I'm not exactly sure what you mean by this, but LLCs are pass through entities for tax purposes. That means your tax treatment is the same for an LLC as it would be if you were a sole proprietor without an LLC.

The reason to create an LLC is to separate your personal assets from your business assets and to protect you from liability for your employees actions. If your LLC signs the contract, in most cases the client can only go after the business, not you personally.

However, almost all lenders require a personal guarantee and an LLC doesn't protect you from your own negligence. Only from the negligence of your employees.

So basically - LLCs are unnecessary if you are the only employee.

See: https://www.nolo.com/legal-encyclopedia/limited-liability-pr...

The tax benefits come from electing to be treated as an S corp for tax purposes, not from establishing an LLC per se. But as far as I'm aware, you need to establish an LLC or other corporate entity in order to be taxed as an S corp.
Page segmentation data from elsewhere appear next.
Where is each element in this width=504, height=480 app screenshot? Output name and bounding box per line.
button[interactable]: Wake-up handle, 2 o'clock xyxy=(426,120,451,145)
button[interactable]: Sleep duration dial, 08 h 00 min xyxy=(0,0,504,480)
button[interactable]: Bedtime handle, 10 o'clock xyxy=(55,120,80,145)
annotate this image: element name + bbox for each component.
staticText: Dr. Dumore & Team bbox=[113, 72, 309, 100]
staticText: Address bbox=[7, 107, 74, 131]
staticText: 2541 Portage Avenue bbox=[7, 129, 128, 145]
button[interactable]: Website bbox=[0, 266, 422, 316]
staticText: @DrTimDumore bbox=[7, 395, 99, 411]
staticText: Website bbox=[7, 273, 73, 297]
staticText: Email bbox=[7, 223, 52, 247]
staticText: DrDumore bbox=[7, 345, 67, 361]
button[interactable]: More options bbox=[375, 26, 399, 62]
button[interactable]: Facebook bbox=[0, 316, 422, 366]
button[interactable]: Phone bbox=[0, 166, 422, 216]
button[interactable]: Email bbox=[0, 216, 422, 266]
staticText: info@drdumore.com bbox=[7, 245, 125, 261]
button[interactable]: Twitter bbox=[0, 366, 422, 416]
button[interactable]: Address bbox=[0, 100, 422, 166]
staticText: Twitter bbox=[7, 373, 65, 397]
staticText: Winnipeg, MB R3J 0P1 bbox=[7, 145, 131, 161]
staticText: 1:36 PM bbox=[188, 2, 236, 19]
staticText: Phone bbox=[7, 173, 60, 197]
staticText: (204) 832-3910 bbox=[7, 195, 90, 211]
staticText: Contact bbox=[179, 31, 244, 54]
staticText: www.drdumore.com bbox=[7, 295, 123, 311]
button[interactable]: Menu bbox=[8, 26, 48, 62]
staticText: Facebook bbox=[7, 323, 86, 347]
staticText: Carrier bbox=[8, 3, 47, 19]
It's true that creditors can come after your personal assets if you personally guarantee a corporate entity's debt. But establishing an LLC does limit your personal liability in any instance where you don't provide a personal guarantee. I suspect that many individual freelancers who establish LLCs never take on debt or other liabilities that require personal guarantees.
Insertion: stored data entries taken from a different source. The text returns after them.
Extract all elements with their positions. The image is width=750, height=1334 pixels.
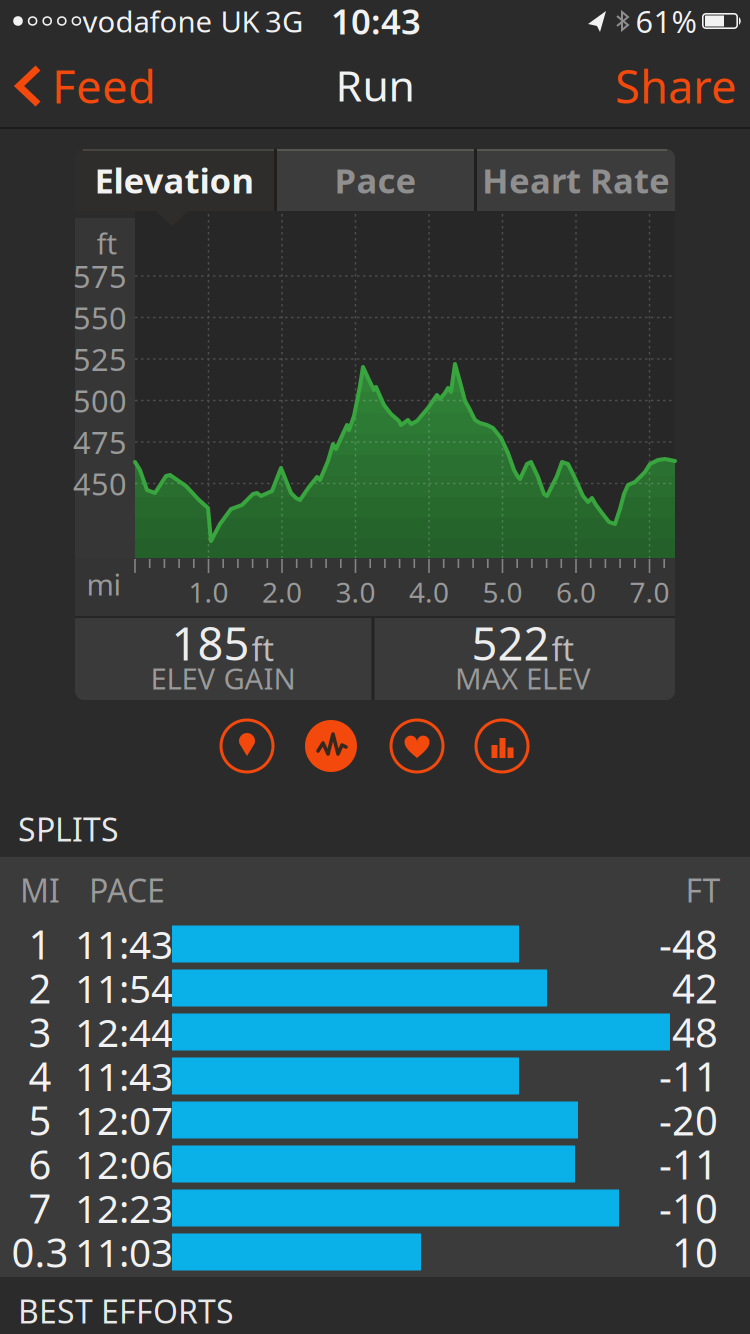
staticText: FT <box>686 869 720 911</box>
staticText: 11:54 <box>75 962 173 1014</box>
staticText: ft <box>96 224 118 262</box>
staticText: Elevation <box>94 157 254 203</box>
staticText: 48 <box>672 1005 718 1058</box>
staticText: ft <box>552 628 574 670</box>
staticText: 11:43 <box>75 918 173 970</box>
staticText: SPLITS <box>18 808 119 850</box>
staticText: vodafone UK <box>82 2 260 40</box>
staticText: 7.0 <box>630 573 670 611</box>
staticText: Pace <box>334 157 416 203</box>
staticText: 12:06 <box>75 1138 173 1190</box>
staticText: Run <box>336 57 414 113</box>
staticText: 1 <box>28 917 52 970</box>
staticText: 5.0 <box>482 573 522 611</box>
staticText: 0.3 <box>12 1225 68 1278</box>
staticText: Heart Rate <box>482 157 670 203</box>
staticText: 11:03 <box>75 1226 173 1278</box>
staticText: 500 <box>73 380 127 421</box>
staticText: 550 <box>73 297 127 338</box>
staticText: 4.0 <box>409 573 449 611</box>
staticText: 525 <box>73 339 127 379</box>
staticText: 6 <box>28 1137 52 1190</box>
button[interactable]: Elevation <box>75 149 274 211</box>
staticText: 1.0 <box>188 573 228 611</box>
staticText: 7 <box>28 1181 52 1234</box>
staticText: ft <box>252 628 274 670</box>
staticText: 5 <box>28 1093 52 1146</box>
staticText: -11 <box>659 1137 718 1190</box>
staticText: 522 <box>472 613 550 673</box>
staticText: 10:43 <box>331 0 421 44</box>
staticText: 12:07 <box>75 1094 173 1146</box>
button[interactable]: Map <box>221 720 273 772</box>
staticText: 3.0 <box>336 573 376 611</box>
staticText: MI <box>20 869 60 911</box>
staticText: 11:43 <box>75 1050 173 1102</box>
staticText: 3G <box>265 2 303 40</box>
button[interactable]: Heart Rate <box>477 149 675 211</box>
button[interactable]: Feed <box>14 56 156 116</box>
button[interactable]: Analysis <box>305 720 357 772</box>
staticText: 61% <box>636 1 696 41</box>
button[interactable]: Share <box>606 56 746 116</box>
staticText: 185 <box>172 613 250 673</box>
staticText: MAX ELEV <box>455 658 591 698</box>
staticText: Feed <box>52 56 156 116</box>
staticText: mi <box>86 564 122 604</box>
staticText: 6.0 <box>556 573 596 611</box>
staticText: 12:23 <box>75 1182 173 1234</box>
staticText: 10 <box>672 1225 718 1278</box>
staticText: -10 <box>659 1181 718 1234</box>
button[interactable]: Splits <box>476 720 528 772</box>
staticText: BEST EFFORTS <box>18 1290 234 1332</box>
staticText: 475 <box>73 422 127 462</box>
staticText: 12:44 <box>75 1006 173 1058</box>
staticText: 4 <box>28 1049 52 1102</box>
staticText: 575 <box>73 256 127 296</box>
staticText: -20 <box>659 1093 718 1146</box>
staticText: PACE <box>89 869 165 911</box>
staticText: 42 <box>672 961 718 1014</box>
staticText: ELEV GAIN <box>150 658 296 698</box>
staticText: -48 <box>659 917 718 970</box>
staticText: Share <box>615 56 737 116</box>
staticText: 450 <box>73 463 127 504</box>
staticText: -11 <box>659 1049 718 1102</box>
staticText: 2 <box>28 961 52 1014</box>
staticText: 2.0 <box>262 573 302 611</box>
button[interactable]: Pace <box>276 149 475 211</box>
button[interactable]: Heart rate <box>391 720 443 772</box>
staticText: 3 <box>28 1005 52 1058</box>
> So basically - LLCs are unnecessary if you are the only employee.

This is not true for many reasons, primary among them being taxes and healthcare.

I'll explain taxes below. For healthcare, I use Trinet as an HR provider (since I am a company) and they allow me to get benefits (including healthcare) at corporate rates. You need to be incorporated for them to even talk to you.
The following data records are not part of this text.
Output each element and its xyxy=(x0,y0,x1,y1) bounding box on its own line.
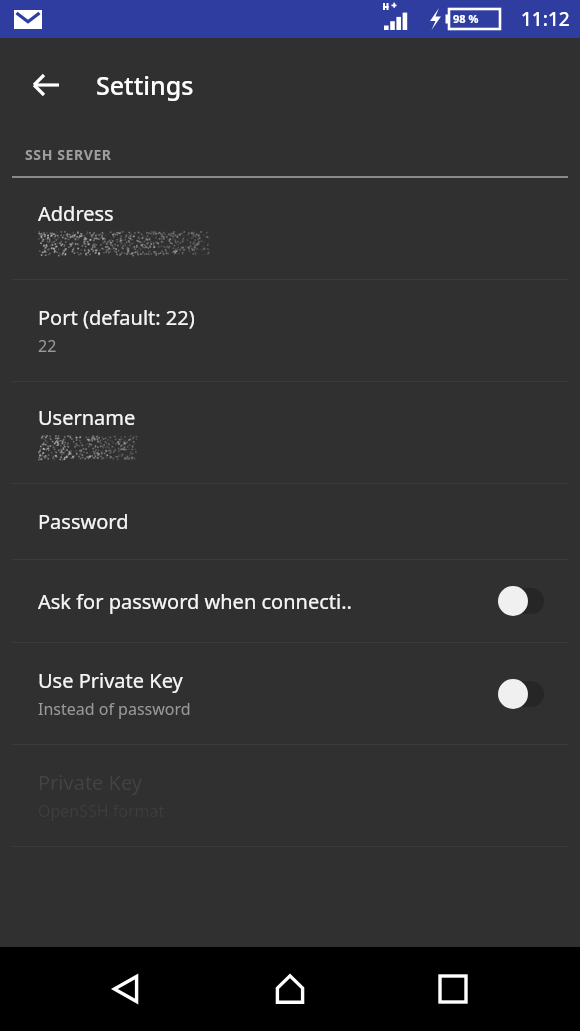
button[interactable]: Password xyxy=(0,484,580,559)
staticText: 22 xyxy=(38,335,57,357)
staticText: Private Key xyxy=(38,769,143,796)
button[interactable]: Ask for password when connecti.. xyxy=(0,560,580,642)
staticText: OpenSSH format xyxy=(38,800,165,822)
staticText: Ask for password when connecti.. xyxy=(38,588,352,615)
button[interactable]: Username xyxy=(0,382,580,483)
button[interactable]: Port (default: 22) xyxy=(0,280,580,381)
button[interactable]: Recent apps xyxy=(417,953,489,1025)
staticText: Instead of password xyxy=(38,698,191,720)
button[interactable]: Back xyxy=(22,61,70,109)
button[interactable]: Address xyxy=(0,178,580,279)
button[interactable]: Home xyxy=(254,953,326,1025)
button[interactable]: Use Private Key xyxy=(0,643,580,744)
staticText: Use Private Key xyxy=(38,667,183,694)
staticText: Settings xyxy=(96,68,194,102)
staticText: 98 % xyxy=(453,11,479,26)
staticText: Address xyxy=(38,200,114,227)
button[interactable]: Back xyxy=(91,953,163,1025)
staticText: Port (default: 22) xyxy=(38,304,195,331)
staticText: 11:12 xyxy=(521,6,570,32)
staticText: SSH SERVER xyxy=(25,145,112,164)
staticText: Username xyxy=(38,404,136,431)
staticText: Password xyxy=(38,508,129,535)
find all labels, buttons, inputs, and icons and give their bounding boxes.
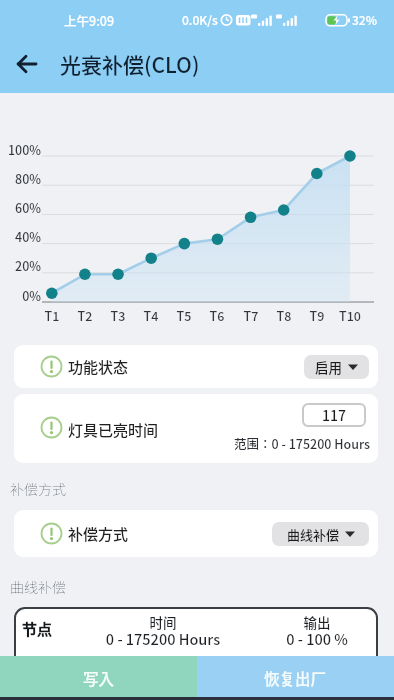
staticText: 时间 xyxy=(89,612,237,632)
staticText: T5 xyxy=(170,306,198,324)
button[interactable]: 写入 xyxy=(0,656,197,700)
button[interactable] xyxy=(15,52,39,76)
staticText: 32% xyxy=(352,11,377,28)
button[interactable]: 灯具已亮时间 xyxy=(14,394,378,463)
staticText: 上午9:09 xyxy=(64,11,115,29)
staticText: T8 xyxy=(270,306,298,324)
staticText: T1 xyxy=(38,306,66,324)
staticText: 启用 xyxy=(315,357,342,377)
button[interactable]: 启用 xyxy=(304,355,369,379)
button[interactable]: 恢复出厂 xyxy=(197,656,394,700)
staticText: 117 xyxy=(322,405,346,425)
button[interactable]: 117 xyxy=(302,403,366,427)
button[interactable]: 曲线补偿 xyxy=(272,522,369,546)
staticText: 0 - 100 % xyxy=(257,628,377,649)
staticText: 40% xyxy=(0,227,41,245)
staticText: 节点 xyxy=(22,618,53,640)
staticText: 灯具已亮时间 xyxy=(68,419,159,441)
staticText: 补偿方式 xyxy=(68,523,129,545)
staticText: 100% xyxy=(0,140,41,158)
staticText: 写入 xyxy=(83,667,115,689)
staticText: 0.0K/s xyxy=(182,11,218,28)
staticText: T4 xyxy=(137,306,165,324)
staticText: T7 xyxy=(237,306,265,324)
staticText: 80% xyxy=(0,169,41,187)
staticText: 范围：0 - 175200 Hours xyxy=(14,434,370,452)
staticText: T2 xyxy=(71,306,99,324)
staticText: 功能状态 xyxy=(68,356,129,378)
staticText: 恢复出厂 xyxy=(264,667,327,689)
staticText: T9 xyxy=(303,306,331,324)
staticText: 曲线补偿 xyxy=(10,577,66,597)
staticText: 补偿方式 xyxy=(10,479,66,499)
staticText: 曲线补偿 xyxy=(287,525,340,544)
staticText: 20% xyxy=(0,256,41,274)
staticText: 60% xyxy=(0,198,41,216)
staticText: 输出 xyxy=(257,612,377,632)
staticText: T6 xyxy=(203,306,231,324)
staticText: 0 - 175200 Hours xyxy=(89,628,237,649)
staticText: T3 xyxy=(104,306,132,324)
button[interactable]: 功能状态 xyxy=(14,345,378,388)
button[interactable]: 补偿方式 xyxy=(14,510,378,557)
staticText: T10 xyxy=(336,306,364,324)
staticText: 0% xyxy=(0,286,41,304)
staticText: 光衰补偿(CLO) xyxy=(60,49,200,79)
> I'm not exactly sure what you mean by this, but LLCs are pass through entities for tax purposes.

Happy to explain. When you are self-employed, you pay SECA taxes on your entire income.

https://www.investopedia.com/terms/f/fica.asp

For self-employed, that means both the employer and the employee portion. Let's say you pull in 300k. You're going to pay SECA taxes on all of that.

If I create an LLC, do an S-corp election, then retain myself in the LLC for say 50k, I will only pay those taxes on the 50k. The other 250k will be passed through to my personal income and I will only be responsible for the standard income taxes.

Please correct me if I'm wrong, also I assume you are in the US...

    I did this for a while, but it starts to hurt around tax season. There are advantages
    to being incorporated and then hiring yourself as an employee for a minimal wage. With
    the way you're doing it, you're paying employment taxes on your entire income. With an
    LLC, you can pass the majority of it through without paying that.
So you are paying corporate tax rate on the profits of the company, then personal tax rate on your "minimal wage". How does the money from the company get passed to you without any tax hits?
He's likely an llc taxed as an S-Corp. You don't pay taxes out of your business, profits after write offs are added to your return with a K1. You're likely thinking of a C-Corp.
Yes, that's exactly it. As an S-Corp the corporation doesn't pay any taxes. Well, in my case my state (New Jersey), has a minimum tax based on revenue. I pay that, but it's minimal. If it really bothered me, I could re-incorporate as a Delaware or similar LLC. All profits are passed to your individual return and you pay taxes on that.
With the K1, you will be adding the passed through income to your personal income and still paying tax on it. I'm not seeing the benefit of an S-Corp here.